Please write out exactly the lines from the opening of the listing through the line that holds "ПОКУПАТЕЛЯМ", including both, and nothing else; no pictures.
╭─ EXTRACTED MATERIAL
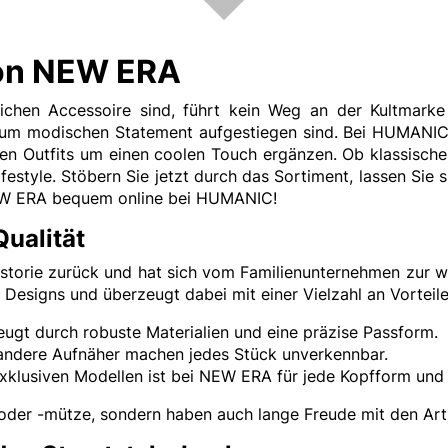
von NEW ERA
chen Accessoire sind, führt kein Weg an der Kultmarke
um modischen Statement aufgestiegen sind. Bei HUMANIC 
eren Outfits um einen coolen Touch ergänzen. Ob klassisch
style. Stöbern Sie jetzt durch das Sortiment, lassen Sie si
NEW ERA bequem online bei HUMANIC!
ualität
storie zurück und hat sich vom Familienunternehmen zur 
Designs und überzeugt dabei mit einer Vielzahl an Vorteile
t durch robuste Materialien und eine präzise Passform.
ndere Aufnäher machen jedes Stück unverkennbar.
exklusiven Modellen ist bei NEW ERA für jede Kopfform un
 oder -mütze, sondern haben auch lange Freude mit den Arti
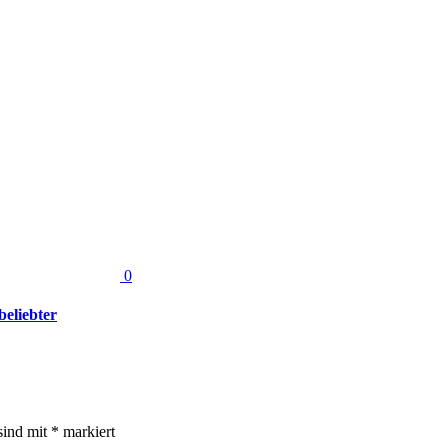
0
beliebter
sind mit
*
markiert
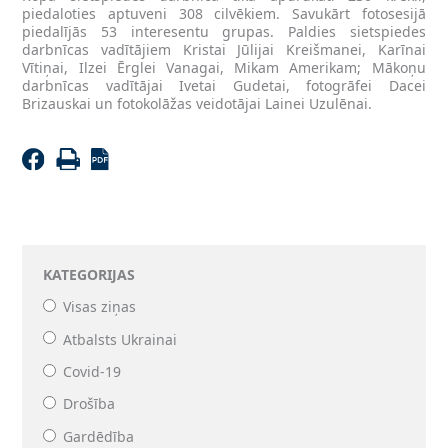
piedaloties aptuveni 308 cilvēkiem. Savukārt fotosesijā
piedalījās 53 interesentu grupas. Paldies sietspiedes
darbnīcas vadītājiem Kristai Jūlijai Kreišmanei, Karīnai
Vītiņai, Ilzei Ērglei Vanagai, Mikam Amerikam; Mākoņu
darbnīcas vadītājai Ivetai Gudetai, fotogrāfei Dacei
Brizauskai un fotokolāžas veidotājai Lainei Uzulēnai.
KATEGORIJAS
Visas ziņas
Atbalsts Ukrainai
Covid-19
Drošība
Gardēdība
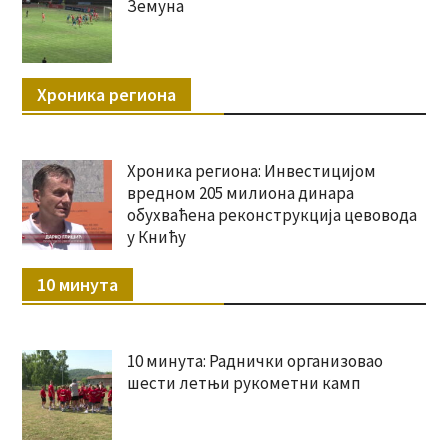
Земуна
Хроника региона
Хроника региона: Инвестицијом
вредном 205 милиона динара
обухваћена реконструкција цевовода
у Книћу
10 минута
10 минута: Раднички организовао
шести летњи рукометни камп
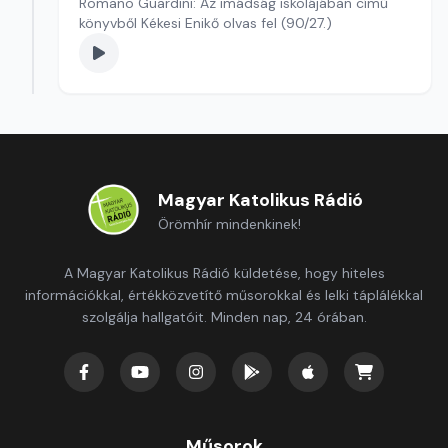
Romano Guardini: Az imádság iskolájában című
könyvből Kékesi Enikő olvas fel (90/27.)
Magyar Katolikus Rádió
Örömhír mindenkinek!
A Magyar Katolikus Rádió küldetése, hogy hiteles
információkkal, értékközvetítő műsorokkal és lelki táplálékkal
szolgálja hallgatóit. Minden nap, 24 órában.
Műsorok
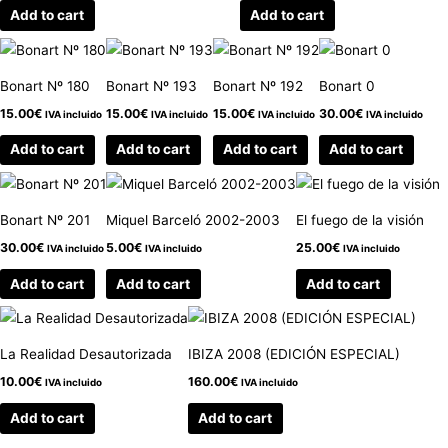
Add to cart
Add to cart
Bonart Nº 180
Bonart Nº 193
Bonart Nº 192
Bonart 0
15.00
€
15.00
€
15.00
€
30.00
€
IVA incluido
IVA incluido
IVA incluido
IVA incluido
Add to cart
Add to cart
Add to cart
Add to cart
Bonart Nº 201
Miquel Barceló 2002-2003
El fuego de la visión
30.00
€
5.00
€
25.00
€
IVA incluido
IVA incluido
IVA incluido
Add to cart
Add to cart
Add to cart
La Realidad Desautorizada
IBIZA 2008 (EDICIÓN ESPECIAL)
10.00
€
160.00
€
IVA incluido
IVA incluido
Add to cart
Add to cart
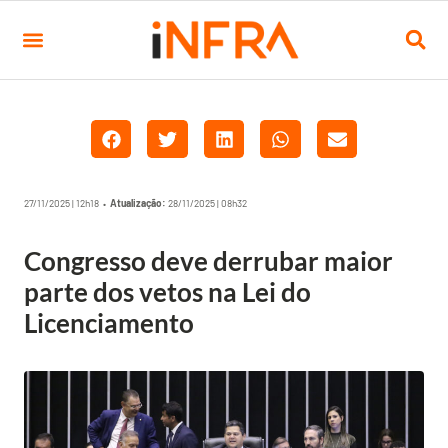
27/11/2025 | 12h18 •
Atualização:
28/11/2025 | 08h32
Congresso deve derrubar maior
parte dos vetos na Lei do
Licenciamento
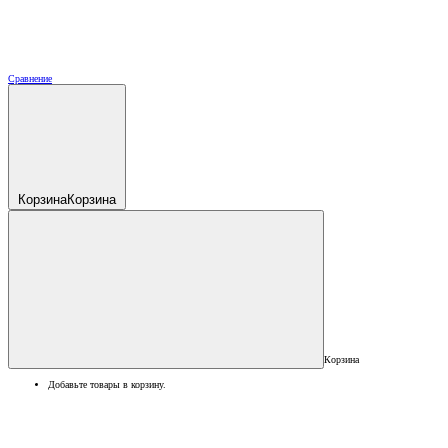
Сравнение
Корзина
Корзина
Корзина
Добавьте товары в корзину.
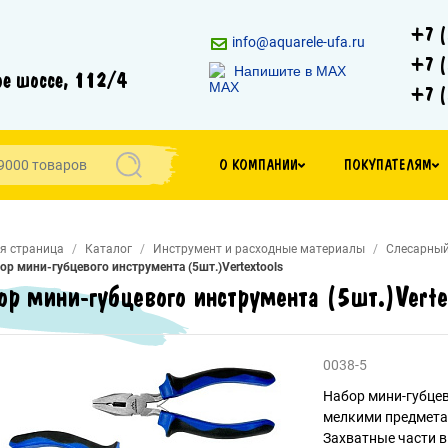
+7 (
info@aquarele-ufa.ru
+7 (
Напишите в MAX
е шоссе, 112/4
+7 (
О КОМПАНИИ
ПОКУПАТЕЛЯМ
я страница
Каталог
Инструмент и расходные материалы
Слесарный
ор мини-губцевого инструмента (5шт.)Vertextools
ор мини-губцевого инструмента (5шт.)Verte
0038-5
Набор мини-губцев
мелкими предметам
Захватные части 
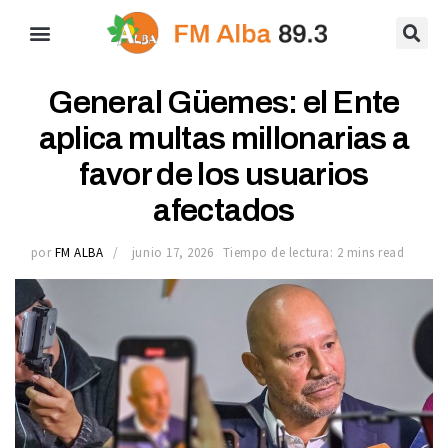
General Güemes: el Ente
aplica multas millonarias a
favor de los usuarios
afectados
por
FM ALBA
junio 17, 2026
Tiempo de lectura: 2 mins read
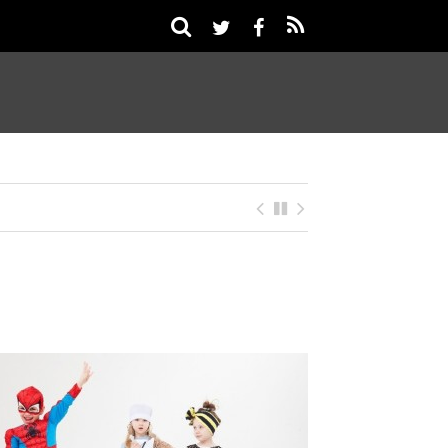
2026年7月スケジュール公開のお知らせ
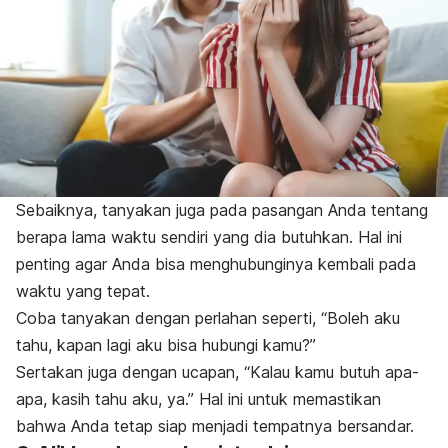
Sebaiknya, tanyakan juga pada pasangan Anda tentang
berapa lama waktu sendiri yang dia butuhkan. Hal ini
penting agar Anda bisa menghubunginya kembali pada
waktu yang tepat.
Coba tanyakan dengan perlahan seperti, “Boleh aku
tahu, kapan lagi aku bisa hubungi kamu?”
Sertakan juga dengan ucapan, “Kalau kamu butuh apa-
apa, kasih tahu aku, ya.” Hal ini untuk memastikan
bahwa Anda tetap siap menjadi tempatnya bersandar.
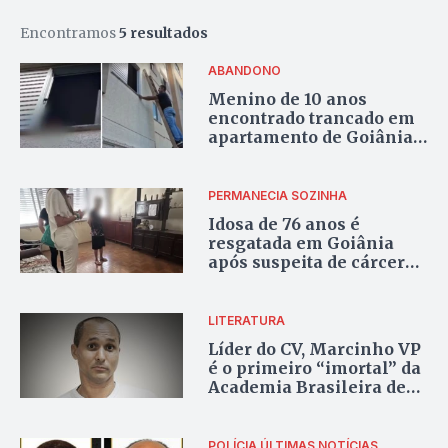
Encontramos
5 resultados
ABANDONO
Menino de 10 anos
encontrado trancado em
apartamento de Goiânia
recebe alta
PERMANECIA SOZINHA
Idosa de 76 anos é
resgatada em Goiânia
após suspeita de cárcere
privado e exploração
financeira
LITERATURA
Líder do CV, Marcinho VP
é o primeiro “imortal” da
Academia Brasileira de
Letras do Cárcere.
POLÍCIA
ÚLTIMAS NOTÍCIAS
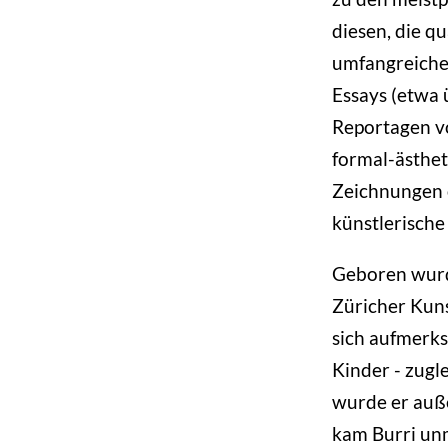
diesen, die q
umfangreiches
Essays (etwa 
Reportagen vo
formal-ästhe
Zeichnungen o
künstlerische
Geboren wurde
Züricher Kuns
sich aufmerk
Kinder - zugle
wurde er auß
kam Burri unm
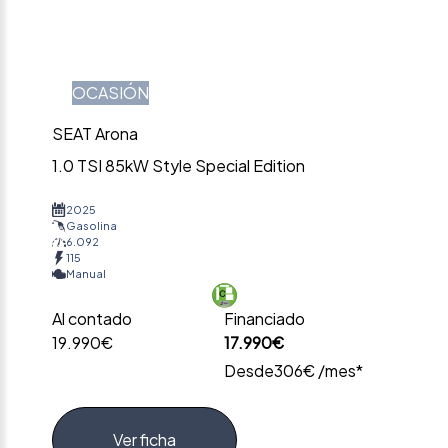
OCASIÓN
SEAT Arona
1.0 TSI 85kW Style Special Edition
2025
Gasolina
6.092
115
Manual
Al contado
Financiado
19.990€
17.990€
Desde
306€ /mes*
Ver ficha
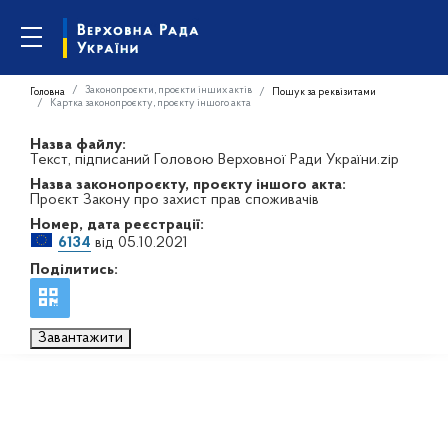
Законопроєкти, проєкти інших актів
Головна
Пошук за реквізитами
Картка законопроєкту, проєкту іншого акта
Назва файлу:
Текст, підписаний Головою Верховної Ради України.zip
Назва законопроєкту, проєкту іншого акта:
Проєкт Закону про захист прав споживачів
Номер, дата реєстрації:
6134
від 05.10.2021
Поділитись:
Завантажити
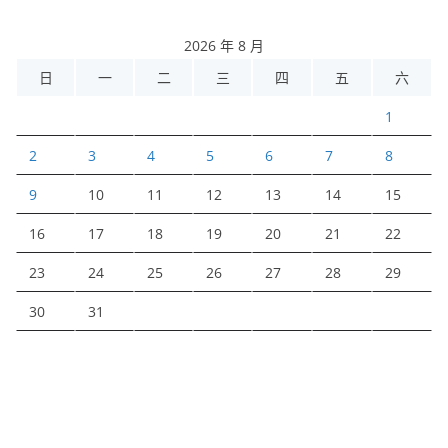
2026 年 8 月
日
一
二
三
四
五
六
1
2
3
4
5
6
7
8
9
10
11
12
13
14
15
16
17
18
19
20
21
22
23
24
25
26
27
28
29
30
31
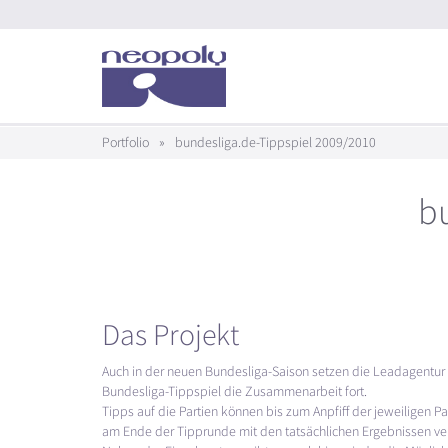
Portfolio
»
bundesliga.de-Tippspiel 2009/2010
b
Das Projekt
Auch in der neuen Bundesliga-Saison setzen die Leadagentur
Bundesliga-Tippspiel die Zusammenarbeit fort.
Tipps auf die Partien können bis zum Anpfiff der jeweiligen
am Ende der Tipprunde mit den tatsächlichen Ergebnissen ve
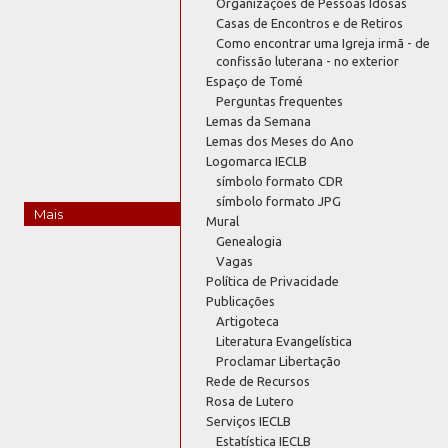
Organizações de Pessoas Idosas
Casas de Encontros e de Retiros
Como encontrar uma Igreja irmã - de
confissão luterana - no exterior
Espaço de Tomé
Perguntas frequentes
Lemas da Semana
Lemas dos Meses do Ano
Logomarca IECLB
símbolo formato CDR
símbolo formato JPG
Mais
Mural
Genealogia
Vagas
Política de Privacidade
Publicações
Artigoteca
Literatura Evangelística
Proclamar Libertação
Rede de Recursos
Rosa de Lutero
Serviços IECLB
Estatística IECLB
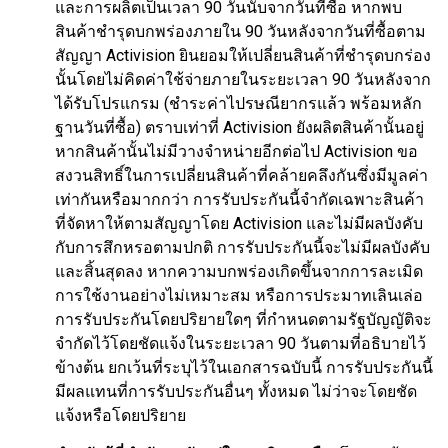
และการผลิตเป็นเวลา 90 วันนับจากวันที่ซื้อ หากพบ
สินค้าชำรุดบกพร่องภายใน 90 วันหลังจากวันที่ซื้อตาม
สัญญา Activision ยินยอมให้เปลี่ยนสินค้าที่ชำรุดบกร่อง
นั้นโดยไม่คิดค่าใช้จ่ายภายในระยะเวลา 90 วันหลังจาก
ได้รับโปรแกรม (ชำระค่าไปรษณียากรแล้ว พร้อมหลัก
ฐานวันที่ซื้อ) ตราบเท่าที่ Activision ยังผลิตสินค้านั้นอยู่
หากสินค้านั้นไม่มีวางจำหน่ายอีกต่อไป Activision ขอ
สงวนสิทธิ์ในการเปลี่ยนสินค้าที่คล้ายคลึงกันซึ่งมีมูลค่า
เท่ากันหรือมากกว่า การรับประกันนี้จำกัดเฉพาะสินค้า
ที่จัดหาให้ตามสัญญาโดย Activision และไม่มีผลบังคับ
กับการสึกหรอตามปกติ การรับประกันนี้จะไม่มีผลบังคับ
และสิ้นสุดลง หากความบกพร่องเกิดขึ้นจากการละเมิด
การใช้งานอย่างไม่เหมาะสม หรือการประมาทเลินเล่อ
การรับประกันโดยปริยายใดๆ ที่กำหนดตามรัฐบัญญัติจะ
จำกัดไว้โดยชัดแจ้งในระยะเวลา 90 วันตามที่อธิบายไว้
ข้างต้น ยกเว้นที่ระบุไว้ในเอกสารฉบับนี้ การรับประกันนี้
มีผลแทนที่การรับประกันอื่นๆ ทั้งหมด ไม่ว่าจะโดยชัด
แจ้งหรือโดยปริยาย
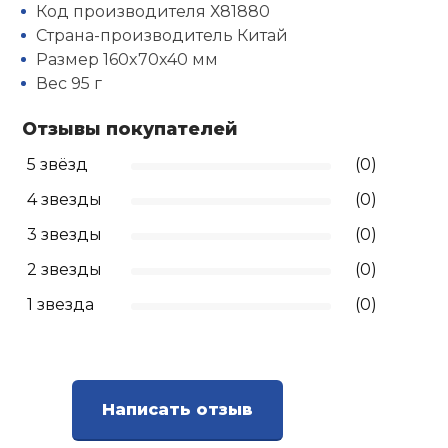
Код производителя Х81880
Страна-производитель Китай
Ролики для п
Размер 160x70x40 мм
Вес 95 г
Упоры для о
Отзывы покупателей
Утяжелители
5 звёзд
(0)
4 звезды
(0)
Эспандеры и 
3 звезды
(0)
2 звезды
(0)
Аксессуары д
1 звезда
(0)
йоги
Медболы
Написать отзыв
Пояса тяжело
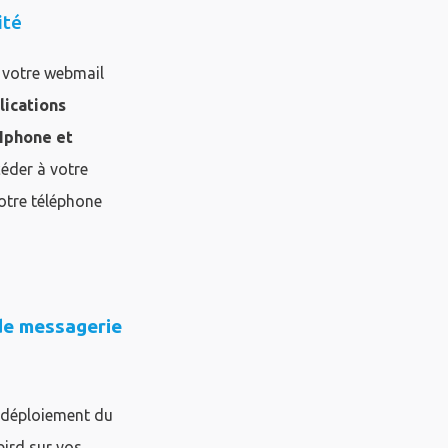
ité
 votre webmail
lications
 Iphone et
céder à votre
otre téléphone
 de messagerie
 déploiement du
bird sur vos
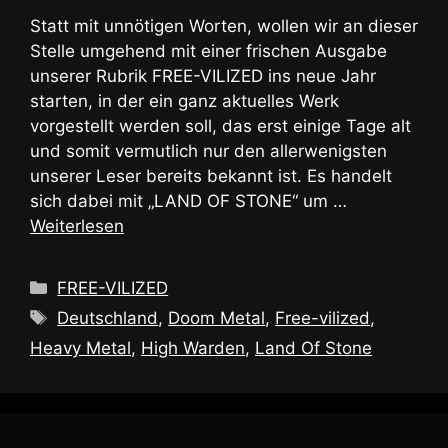
Statt mit unnötigen Worten, wollen wir an dieser
Stelle umgehend mit einer frischen Ausgabe
unserer Rubrik FREE-VILIZED ins neue Jahr
starten, in der ein ganz aktuelles Werk
vorgestellt werden soll, das erst einige Tage alt
und somit vermutlich nur den allerwenigsten
unserer Leser bereits bekannt ist. Es handelt
sich dabei mit „LAND OF STONE“ um …
Weiterlesen
Kategorien
FREE-VILIZED
Schlagwörter
Deutschland
,
Doom Metal
,
Free-vilized
,
Heavy Metal
,
High Warden
,
Land Of Stone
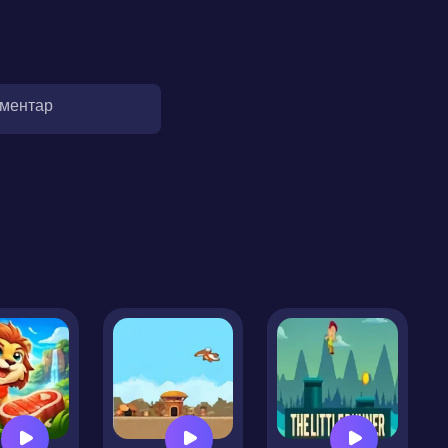
оментар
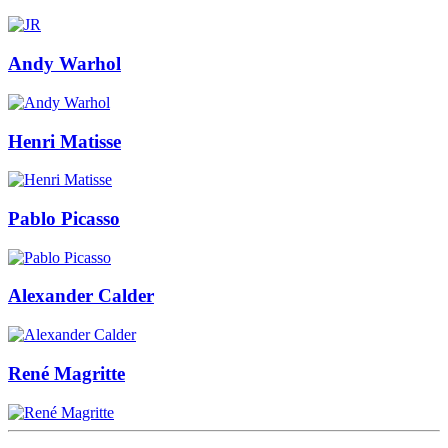
Andy Warhol
Henri Matisse
Pablo Picasso
Alexander Calder
René Magritte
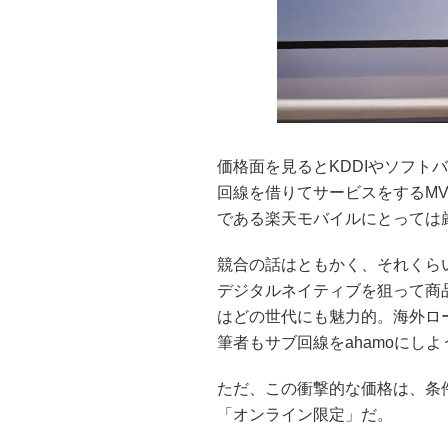
価格面を見るとKDDIやソフト
回線を借りてサービスをするMV
である楽天モバイルにとっては
競合の話はともかく、それくらい
デジタルネイティブを狙って商
はどの世代にも魅力的。海外ロ
筆者もサブ回線をahamoにし
ただ、この衝撃的な価格は、条
「オンライン限定」だ。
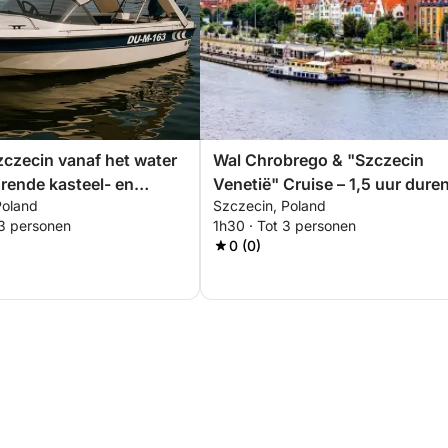
czecin vanaf het water
Wal Chrobrego & "Szczecin
urende kasteel- en
Venetië" Cruise – 1,5 uur dure
Poland
Szczecin, Poland
r
schilderachtige ervaring
 3 personen
1h30 · Tot 3 personen
0 (0)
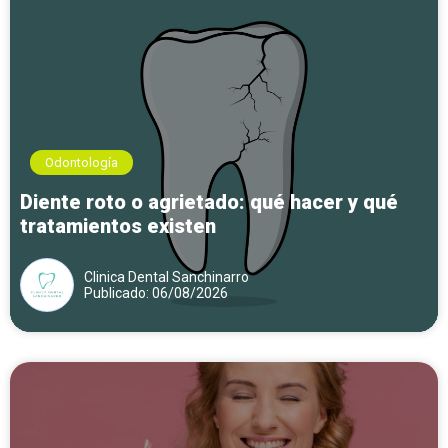
Odontología
Diente roto o agrietado: qué hacer y qué
tratamientos existen
Clinica Dental Sanchinarro
Publicado: 06/08/2026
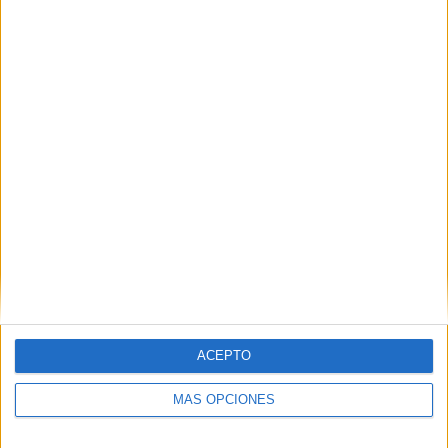
IMPRIMIR
TWEET
SHARE
ACEPTO
SHARE
MÁS OPCIONES
ENVIAR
╰─
[RESPONSE]:
von NEW ERA
chen Accessoire sind, führt kein Weg an der Kultmarke
um modischen Statement aufgestiegen sind. Bei HUMANIC 
eren Outfits um einen coolen Touch ergänzen. Ob klassisch
style. Stöbern Sie jetzt durch das Sortiment, lassen Sie si
NEW ERA bequem online bei HUMANIC!
ualität
storie zurück und hat sich vom Familienunternehmen zur 
Designs und überzeugt dabei mit einer Vielzahl an Vorteile
t durch robuste Materialien und eine präzise Passform.
ndere Aufnäher machen jedes Stück unverkennbar.
exklusiven Modellen ist bei NEW ERA für jede Kopfform un
 oder -mütze, sondern haben auch lange Freude mit den Arti
0
beliebter
sind mit
*
markiert
piedaloties aptuveni 308 cilvēkiem. Savukārt fotosesijā
piedalījās 53 interesentu grupas. Paldies sietspiedes
darbnīcas vadītājiem Kristai Jūlijai Kreišmanei, Karīnai
Vītiņai, Ilzei Ērglei Vanagai, Mikam Amerikam; Mākoņu
darbnīcas vadītājai Ivetai Gudetai, fotogrāfei Dacei
Brizauskai un fotokolāžas veidotājai Lainei Uzulēnai.
KATEGORIJAS
Visas ziņas
Atbalsts Ukrainai
Covid-19
Drošība
Gardēdība
Земуна
Хроника региона
Хроника региона: Инвестицијом
вредном 205 милиона динара
обухваћена реконструкција цевовода
у Книћу
10 минута
10 минута: Раднички организовао
шести летњи рукометни камп
Romano Guardini: Az imádság iskolájában című
könyvből Kékesi Enikő olvas fel (90/27.)
Magyar Katolikus Rádió
Örömhír mindenkinek!
A Magyar Katolikus Rádió küldetése, hogy hiteles
információkkal, értékközvetítő műsorokkal és lelki táplálékkal
szolgálja hallgatóit. Minden nap, 24 órában.
Műsorok
Add to cart
Add to cart
Bonart Nº 180
Bonart Nº 193
Bonart Nº 192
Bonart 0
15.00
€
15.00
€
15.00
€
30.00
€
IVA incluido
IVA incluido
IVA incluido
IVA incluido
Add to cart
Add to cart
Add to cart
Add to cart
Bonart Nº 201
Miquel Barceló 2002-2003
El fuego de la visión
30.00
€
5.00
€
25.00
€
IVA incluido
IVA incluido
IVA incluido
Add to cart
Add to cart
Add to cart
La Realidad Desautorizada
IBIZA 2008 (EDICIÓN ESPECIAL)
10.00
€
160.00
€
IVA incluido
IVA incluido
Add to cart
Add to cart
27/11/2025 | 12h18 •
Atualização:
28/11/2025 | 08h32
Congresso deve derrubar maior
parte dos vetos na Lei do
Licenciamento
Сравнение
Корзина
Корзина
Корзина
Добавьте товары в корзину.
+7 (
info@aquarele-ufa.ru
+7 (
Напишите в MAX
е шоссе, 112/4
+7 (
О КОМПАНИИ
ПОКУПАТЕЛЯМ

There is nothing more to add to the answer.